Three leading international composers have been commissioned to write solo works for three of the Orchestra's principal musicians. Principal Harp Elizabeth Hainenpremieres Tan Dun's Nu Shu: The Secret Songs of Women, Symphony for Micro Films, Harp, and Orchestra (October 31 and November 1); Principal Flute Jeffrey Khaner premieres Behzad Ranjbaran's Flute Concerto (October 31 and November 2); and Principal Bassoon Daniel Matsukawa premieres David Ludwig's Pictures from the Floating World (November 1 and 2).
Over the course of three days, the Orchestra presents three distinct programs, each containing two of the three commissions in different pairings. Also featured on every concert are Bernstein's Overture to Candide and Rachmaninoff's Symphonic Dances-the composer's final composition, which he dedicated to The Philadelphia Orchestra in 1941. All three composers will be in residence over the weekend to share their insights into the complex, creative process that exists between composer and soloist.
Passionate about the work of current-day composers and committed to showcasing the incredible artistry within the Orchestra, Yannick Nézet-Séguin says the Commissions Micro-Festival demonstrates the Orchestra's responsibility to champion new music, while also showcasing what he calls the ensemble's "genius" musicians. "They are among the most virtuosic and the best in their field," he adds, "and by partnering with 21st-century composers, they can develop a new language for their instruments. And to really celebrate these works we will focus on them over an entire weekend, giving audiences the chance to hear them in different combinations, hear their diversity of styles in contrast to one another."
Tan Dun's Nu Shu: The Secret Songs of Women, Symphony for Micro Films, Harp, and Orchestra, written for Principal Harp Elizabeth Hainen, is a multimedia work based on a disappearing language created in Hunan, China, in the 13th century.

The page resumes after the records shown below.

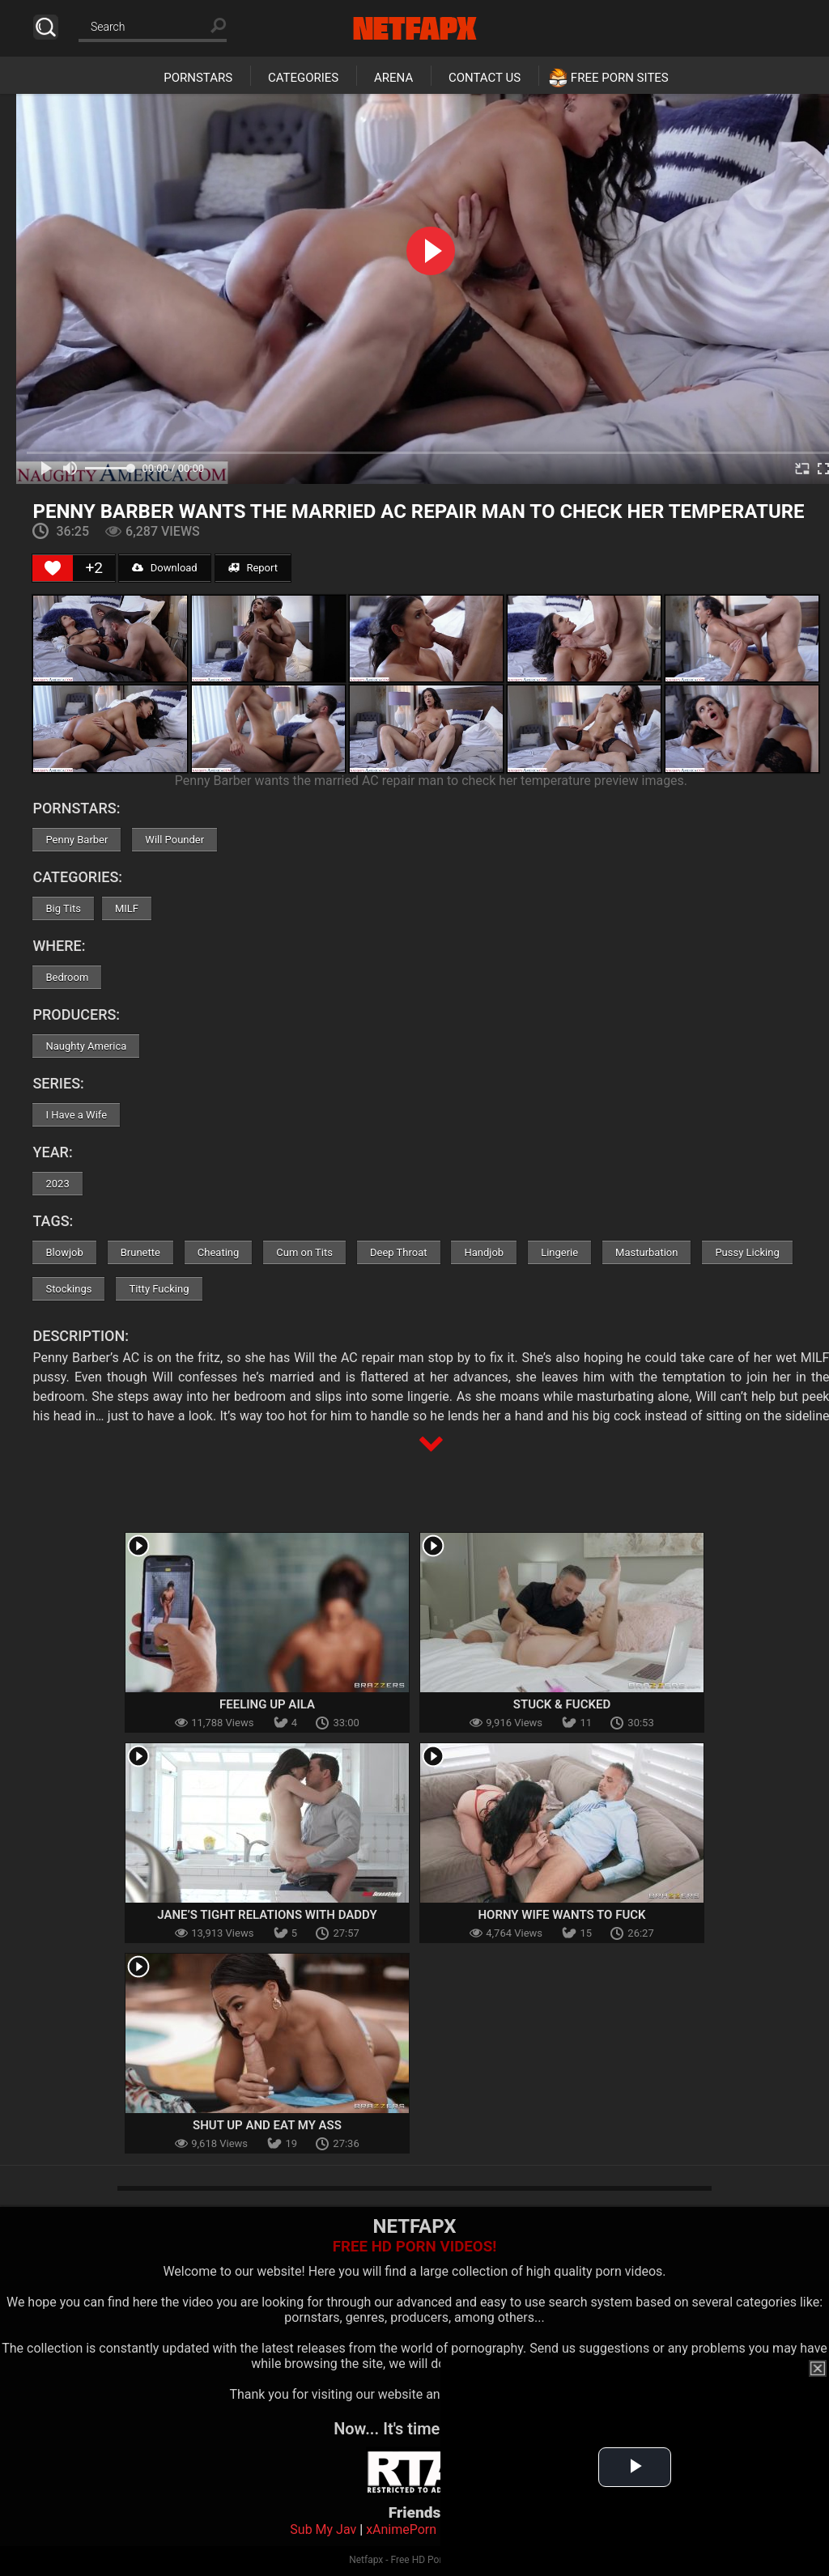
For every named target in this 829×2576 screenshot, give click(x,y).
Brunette (140, 1252)
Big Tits (62, 908)
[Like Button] (52, 568)
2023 (57, 1184)
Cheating (218, 1252)
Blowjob (64, 1252)
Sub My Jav (323, 2529)
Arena (393, 77)
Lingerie (559, 1252)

The piece incorporates video and audio of the handful of remaining women who still speak the language with music for orchestra and solo harp, which the composer chose because it's "the most feminine instrument." "This language was passed on ... always from a mother to daughter and always by singing," says Tan Dun. "I want the harp to serve as a very, very dramatic sound source to link this ancient tradition of the women's language-singing, and reading, and writing-to the future sounds of The Philadelphia Orchestra and modern orchestras." Their songs, words, and images, captured in "micro-films" lasting about one to five minutes long, became the foundation for Nu-Shu, which is a three-way commission between The Philadelphia Orchestra, the NHK Symphony, and the Royal Concertgebouw Orchestra, and which received its premiere on May 22, 2012, in Tokyo with Tan Dun conducting the NHK Symphony.